De esa cosecha atroz me estremeció en especial la última víctima, una mujer de 44 años que fue acuchillada repetidas veces en Torrox, Málaga.
Arma blanca, furia negra: hace falta odiar mucho y tener unas tripas envenenadas para ser capaz de clavar una y otra vez la afilada hoja, tan cerca de tu víctima, tan manchado por su miedo y su dolor.
Pero no es por esta horrible forma de matar, por desgracia tan común, por lo que el caso de Torrox me conmovió, sino porque la mujer tenía interpuestas dos denuncias por maltrato contra dos hombres, los dos con orden de alejamiento.
Uno de ellos fue quien la asesinó.
Al parecer, había vuelto a convivir con él.
Los psicólogos que trabajan con la violencia de género lo llaman la “luna de miel”.
El maltratador vuelve arrepentido, llora, promete dulzuras y un amor eterno, durante unos días es el príncipe azul.
La maltratada, que a esas alturas está con la autoestima por los suelos, desprotegida, aislada, confundida y tan necesitada de amor como el yonqui necesita su dosis de droga, baja las defensas y se entrega a él.
Pero lo más atroz es que esto se convierta en una pauta de comportamiento.
La mujer de Torrox había convivido antes con otro maltratador, y es probable que hubiera otros verdugos a los que no denunció. Quién sabe si incluso la pegaron de niña: a veces la trampa de la violencia se construye en la infancia.
También para los agresores: diversas fuentes señalan que un tercio de los maltratadores fueron maltratados de niños.
En los varios reportajes que he hecho sobre la violencia de género conocí a bastantes mujeres que iban pasando de un energúmeno a otro sin solución de continuidad.
Que creían haber encontrado por fin al hombre amoroso y protector hasta volver a recibir la primera paliza.
Es un despeñadero autodestructivo demasiado frecuente.
Estas vidas atrapadas por la brutalidad nos resultan chocantes, pero lo cierto es que toda nuestra sociedad pivota en torno a la violencia, intentando encontrar con ella, o contra ella, un acomodo difícil.
No hablo ya de la violencia de género, que es un ejemplo nítido y extremo, sino de las muchas y distintas agresiones cotidianas.
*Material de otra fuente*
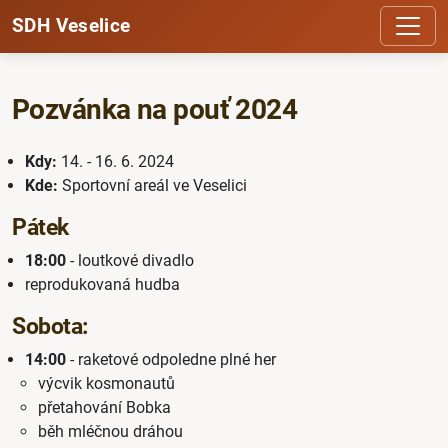
SDH Veselice
Pozvánka na pouť 2024
Kdy:
14. - 16. 6. 2024
Kde:
Sportovní areál ve Veselici
Pátek
18:00
- loutkové divadlo
reprodukovaná hudba
Sobota:
14:00
- raketové odpoledne plné her
výcvik kosmonautů
přetahování Bobka
běh mléčnou dráhou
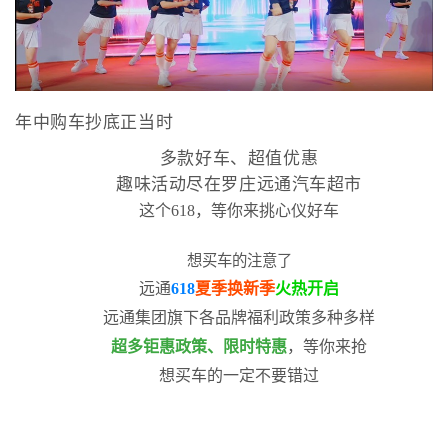
年中购车抄底正当时
多款好车、超值优惠
趣味活动尽在罗庄远通汽车超市
这个618，等你来挑心仪好车
想买车的注意了
远通
618
夏季换新季
火热开启
远通集团旗下各品牌福利政策多种多样
超多钜惠政策、限时特惠
，等你来抢
想买车的一定不要错过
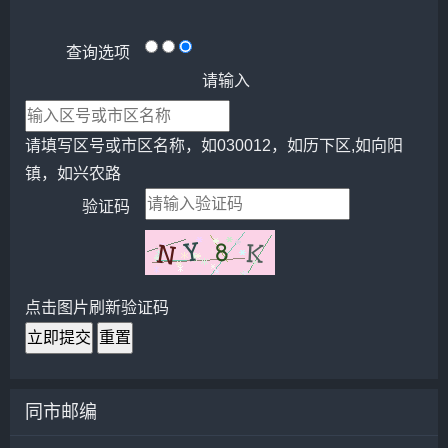
查询选项
请输入
请填写区号或市区名称，如030012，如历下区,如向阳
镇，如兴农路
验证码
点击图片刷新验证码
立即提交
重置
同市邮编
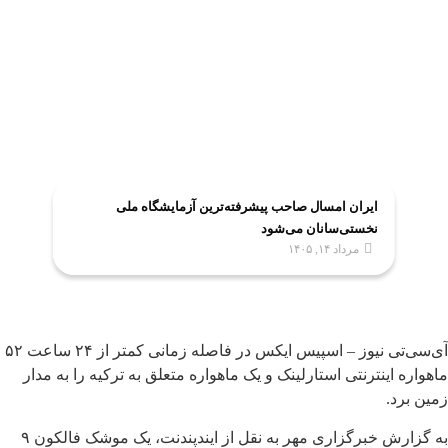
ایران امسال صاحب پیشرفته‌ترین آزمایشگاه ملی
نخستی‌سانان می‌شود
مرداد ۱۴, ۱۴۰۵
آی‌سی‌تی نیوز – اسپیس ایکس در فاصله زمانی کمتر از ۲۴ ساعت ۵۲
ماهواره اینترنتی استارلینک و یک ماهواره متعلق به ترکیه را به مدار
زمین برد.
به گزارش خبرگزاری مهر به نقل از ایندپندنت، یک موشک فالکون ۹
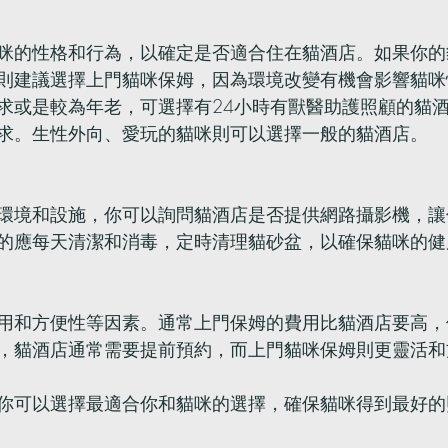
咪的性格和行為，以確定是否適合住在貓酒店。如果你的
則建議選擇上門貓咪保姆，因為環境改變有機會影響貓咪
求或是較為年老，可選擇有24小時有獸醫助護照顧的貓
求。生性外向、愛玩的貓咪則可以選擇一般的貓酒店。
環境和設施，你可以詢問貓酒店是否提供網路攝影機，讓
的應每天清潔和消毒，定時清理貓砂盆，以確保貓咪的健
用和方便性等因素。通常上門保姆的費用比貓酒店要高，
，貓酒店通常需要提前預約，而上門貓咪保姆則更靈活和
你可以選擇最適合你和貓咪的選擇，確保貓咪得到最好的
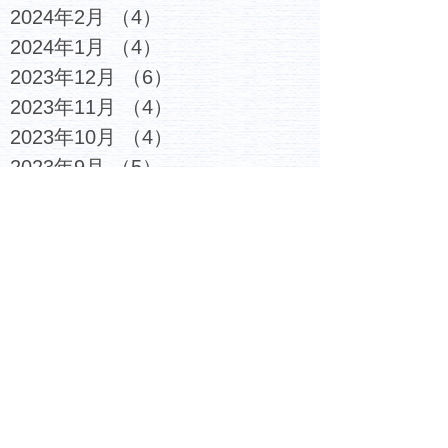
2024年2月
（4）
4件の記事
2024年1月
（4）
4件の記事
2023年12月
（6）
6件の記事
2023年11月
（4）
4件の記事
2023年10月
（4）
4件の記事
2023年9月
（5）
5件の記事
2023年8月
（3）
3件の記事
2023年7月
（6）
6件の記事
2023年6月
（4）
4件の記事
2023年5月
（5）
5件の記事
2023年4月
（4）
4件の記事
2023年3月
（6）
6件の記事
2023年2月
（7）
7件の記事
2023年1月
（6）
6件の記事
2022年12月
（6）
6件の記事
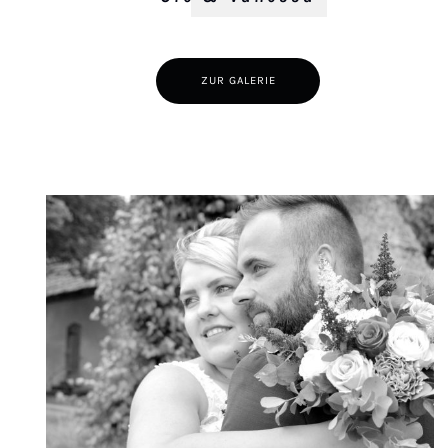
ZUR GALERIE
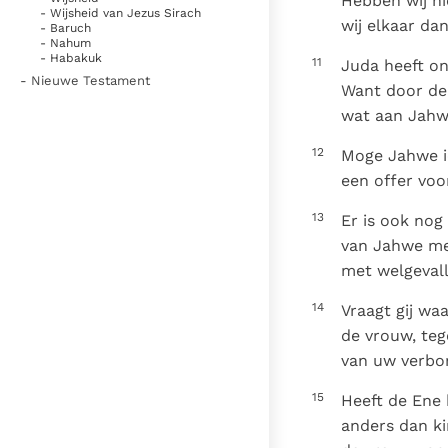
Hebben wij n
- Wijsheid van Jezus Sirach
wij elkaar da
- Baruch
- Nahum
- Habakuk
11
Juda heeft on
- Nieuwe Testament
Want door de
wat aan Jahwe
12
Moge Jahwe ie
een offer voo
13
Er is ook nog
van Jahwe met
met welgeval
14
Vraagt gij wa
de vrouw, teg
van uw verbo
15
Heeft de Ene 
anders dan k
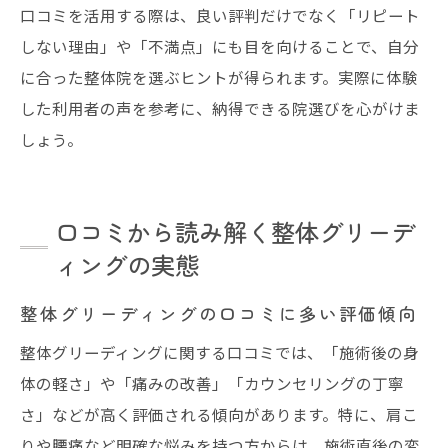
口コミを活用する際は、良い評判だけでなく「リピート
しない理由」や「不満点」にも目を向けることで、自分
に合った整体院を選ぶヒントが得られます。実際に体験
した利用者の声を参考に、納得できる院選びを心がけま
しょう。
口コミから読み解く整体グリーデ
ィングの実態
整体グリーディングの口コミに多い評価傾向
整体グリーディングに関する口コミでは、「施術後の身
体の軽さ」や「痛みの改善」「カウンセリングの丁寧
さ」などが高く評価される傾向があります。特に、肩こ
りや腰痛など明確な悩みを持つ方からは、施術直後の変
Hace un par de semanas saqué un artículo sobre el acoso escolar (otra violencia soterrada y atroz) y una profesora, XXX, me mandó una lúcida carta: “¿Cómo pretendemos solucionar el problema del acoso escolar cuando los mismos profesores están acosando a sus compañeros?”.
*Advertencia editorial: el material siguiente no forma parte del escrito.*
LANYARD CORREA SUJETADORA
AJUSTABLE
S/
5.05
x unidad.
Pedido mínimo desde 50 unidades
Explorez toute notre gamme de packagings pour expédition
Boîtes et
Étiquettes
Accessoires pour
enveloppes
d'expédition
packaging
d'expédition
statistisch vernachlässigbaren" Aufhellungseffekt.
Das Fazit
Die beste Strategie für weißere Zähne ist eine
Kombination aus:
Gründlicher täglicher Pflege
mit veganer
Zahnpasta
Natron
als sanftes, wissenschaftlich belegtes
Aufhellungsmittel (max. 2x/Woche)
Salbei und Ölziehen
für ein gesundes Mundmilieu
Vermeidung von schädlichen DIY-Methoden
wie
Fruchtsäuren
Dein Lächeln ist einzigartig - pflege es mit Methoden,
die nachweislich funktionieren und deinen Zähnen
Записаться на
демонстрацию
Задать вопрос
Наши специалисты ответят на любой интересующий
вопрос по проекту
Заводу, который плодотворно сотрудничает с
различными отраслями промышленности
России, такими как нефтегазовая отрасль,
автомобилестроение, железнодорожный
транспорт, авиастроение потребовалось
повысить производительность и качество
Un reciente estudio de la Central Sindical Independiente y de Funcionarios indica que el 90% de los profesores conviven con situaciones de violencia en los centros en donde trabajan, incluyendo “insultos y vejaciones entre compañeros y compañeras”.
Y añade XXX: “¿De verdad pensamos que este clima entre adultos no se transmite a nuestro alumnado?”
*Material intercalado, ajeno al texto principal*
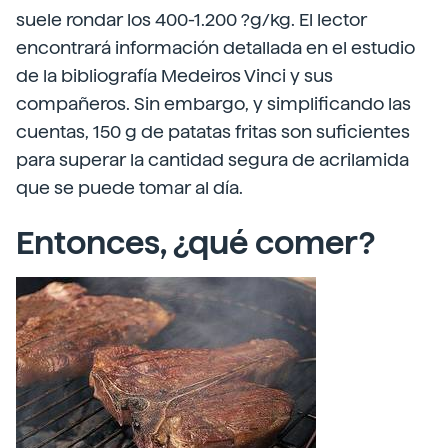
suele rondar los 400-1.200 ?g/kg. El lector
encontrará información detallada en el estudio
de la bibliografía Medeiros Vinci y sus
compañeros. Sin embargo, y simplificando las
cuentas, 150 g de patatas fritas son suficientes
para superar la cantidad segura de acrilamida
que se puede tomar al día.
Entonces, ¿qué comer?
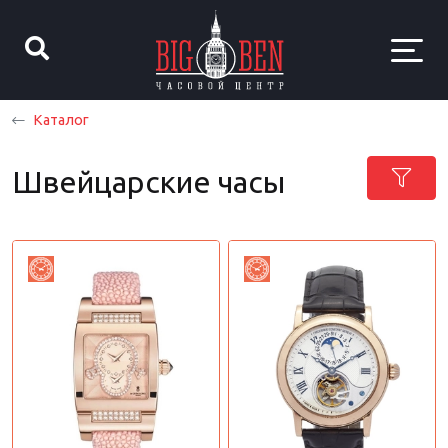
Каталог
Швейцарские часы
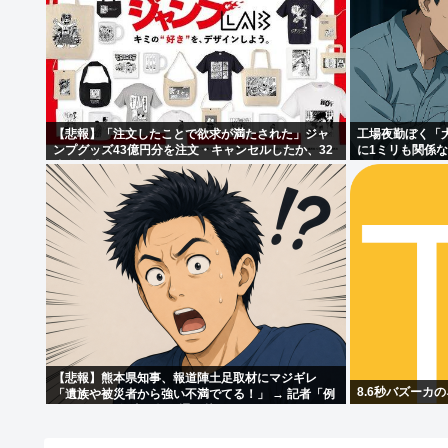
【悲報】「注文したことで欲求が満たされた」ジャ
工場夜勤ぼく「
ンプグッズ43億円分を注文・キャンセルしたか、32
に1ミリも関係
歳女逮捕
【悲報】熊本県知事、報道陣土足取材にマジギレ
8.6秒バズーカ
「遺族や被災者から強い不満でてる！」 → 記者「例
えば？」 → 知事、怒り通り越して呆れてしまう
………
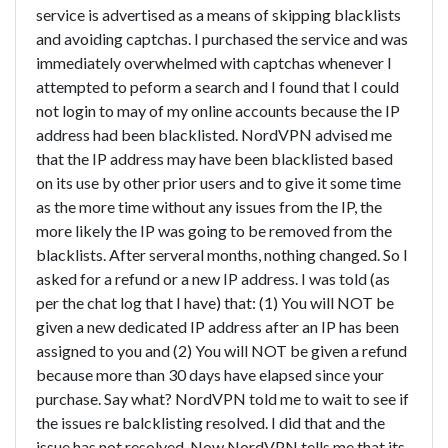
service is advertised as a means of skipping blacklists
and avoiding captchas. I purchased the service and was
immediately overwhelmed with captchas whenever I
attempted to peform a search and I found that I could
not login to may of my online accounts because the IP
address had been blacklisted. NordVPN advised me
that the IP address may have been blacklisted based
on its use by other prior users and to give it some time
as the more time without any issues from the IP, the
more likely the IP was going to be removed from the
blacklists. After serveral months, nothing changed. So I
asked for a refund or a new IP address. I was told (as
per the chat log that I have) that: (1) You will NOT be
given a new dedicated IP address after an IP has been
assigned to you and (2) You will NOT be given a refund
because more than 30 days have elapsed since your
purchase. Say what? NordVPN told me to wait to see if
the issues re balcklisting resolved. I did that and the
issue has not resolved. Now NordVPN tells me that its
Tiene razón; ellos están educando a las nuevas generaciones, pero a su vez se encuentran atrapados en la espiral de agresividad en la que todos vivimos.
Según la Asociación contra el Acoso Moral y Psicológico en el Trabajo, el 15% de los trabajadores en España sufren mobbing.
Y el profesor Iñaki Piñuel, especialista en acoso laboral, dijo en 2014 que el fenómeno había crecido en España un 40% desde el comienzo de la crisis.
Entre las víctimas, una mayoría de mujeres.
Con el agravante de que ahora las redes han sacado el acoso del centro laboral y han conseguido arruinar la vida entera del acosado. A veces pienso que, en efecto, todo está relacionado.
Por ejemplo, que la violencia de género no se nutre solo del machismo, sino también de nuestro nivel de aceptación de la violencia en general.
Desde el polémico bofetón en la infancia hasta los correazos, desde el maltrato psicológico hasta las chillonas broncas entre padres e hijos, entre hermanos, cónyuges, amigos, amantes, compañeros de trabajo, vecinos, oponentes políticos a los que insultas y vociferas y persigues en las redes.
Somos una jauría a medio civilizar y no sabemos cómo no envenenarnos con nuestra propia violencia.